### EXERCISE REQUIREMENTS
Return each line below holding the string "travel".

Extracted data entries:
□ □ □ □

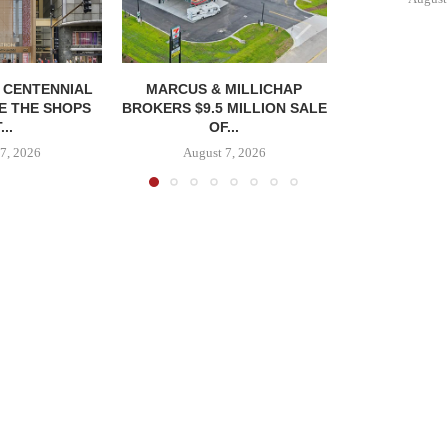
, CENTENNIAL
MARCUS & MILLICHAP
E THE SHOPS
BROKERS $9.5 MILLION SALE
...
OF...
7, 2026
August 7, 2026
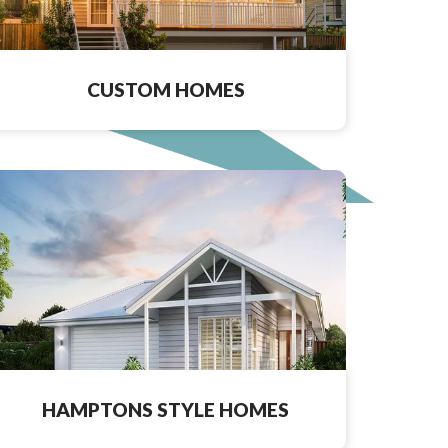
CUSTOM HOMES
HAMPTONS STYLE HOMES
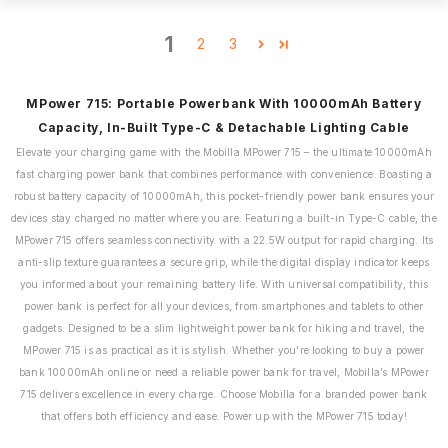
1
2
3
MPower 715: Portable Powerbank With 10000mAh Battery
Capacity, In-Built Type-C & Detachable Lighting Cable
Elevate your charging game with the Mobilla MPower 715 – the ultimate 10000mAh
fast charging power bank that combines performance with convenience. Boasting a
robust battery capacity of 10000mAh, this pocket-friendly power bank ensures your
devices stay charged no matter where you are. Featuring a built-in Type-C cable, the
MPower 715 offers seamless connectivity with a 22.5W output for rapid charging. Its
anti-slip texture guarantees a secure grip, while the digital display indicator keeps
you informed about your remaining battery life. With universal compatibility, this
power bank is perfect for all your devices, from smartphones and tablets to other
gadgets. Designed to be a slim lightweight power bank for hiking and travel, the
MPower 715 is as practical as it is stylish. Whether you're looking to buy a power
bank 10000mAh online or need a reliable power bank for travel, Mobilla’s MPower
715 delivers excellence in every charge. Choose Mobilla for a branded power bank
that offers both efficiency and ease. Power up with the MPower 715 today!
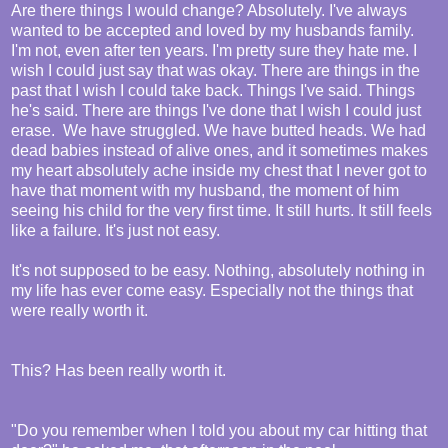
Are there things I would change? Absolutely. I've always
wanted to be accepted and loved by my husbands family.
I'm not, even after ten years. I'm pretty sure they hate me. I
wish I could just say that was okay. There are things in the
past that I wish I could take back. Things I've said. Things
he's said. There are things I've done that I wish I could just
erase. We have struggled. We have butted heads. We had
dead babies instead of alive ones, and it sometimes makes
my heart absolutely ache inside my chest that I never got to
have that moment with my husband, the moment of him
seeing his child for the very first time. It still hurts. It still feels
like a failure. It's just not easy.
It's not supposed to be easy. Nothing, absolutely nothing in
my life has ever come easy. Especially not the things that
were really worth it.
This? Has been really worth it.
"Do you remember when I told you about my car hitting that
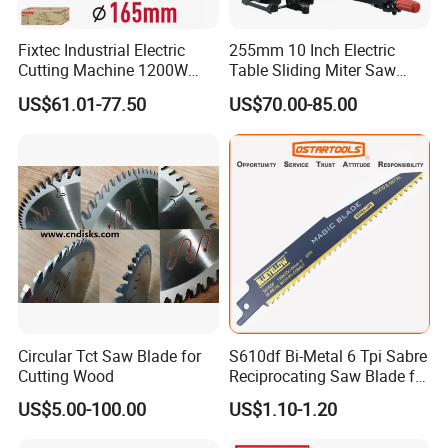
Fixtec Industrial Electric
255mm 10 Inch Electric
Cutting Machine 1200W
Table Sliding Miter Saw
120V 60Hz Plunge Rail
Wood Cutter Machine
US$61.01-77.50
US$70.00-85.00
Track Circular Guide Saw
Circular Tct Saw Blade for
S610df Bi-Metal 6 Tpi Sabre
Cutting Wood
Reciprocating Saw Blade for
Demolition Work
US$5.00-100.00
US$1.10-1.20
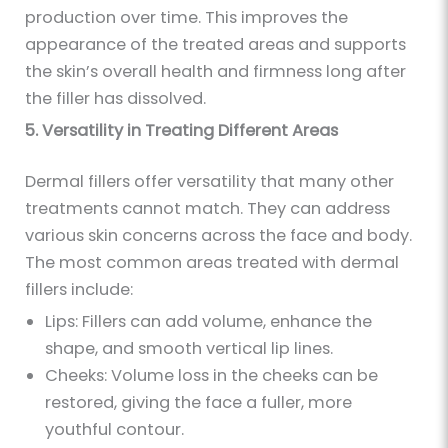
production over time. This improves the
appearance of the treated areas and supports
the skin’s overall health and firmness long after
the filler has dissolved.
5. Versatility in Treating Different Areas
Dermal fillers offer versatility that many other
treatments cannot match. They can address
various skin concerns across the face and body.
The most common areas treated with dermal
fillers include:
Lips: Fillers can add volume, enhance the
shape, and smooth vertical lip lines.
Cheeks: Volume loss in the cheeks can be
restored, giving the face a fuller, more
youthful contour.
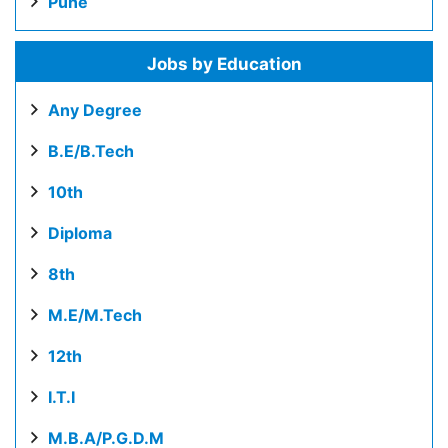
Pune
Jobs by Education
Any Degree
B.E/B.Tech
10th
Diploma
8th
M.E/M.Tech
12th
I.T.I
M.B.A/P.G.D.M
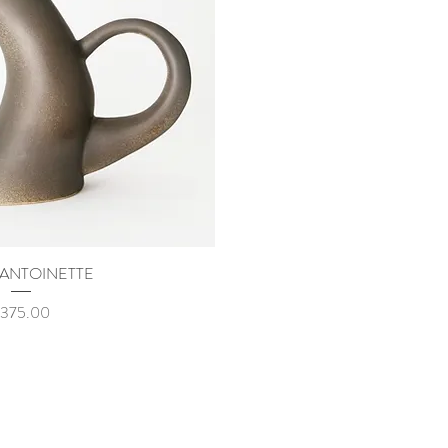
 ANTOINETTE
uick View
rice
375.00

□ □ □ □

### SOLUTION FOR THIS TASK
gadgets. Designed to be a slim lightweight power bank for hiking and travel, the
bank 10000mAh online or need a reliable power bank for travel, Mobilla’s MPower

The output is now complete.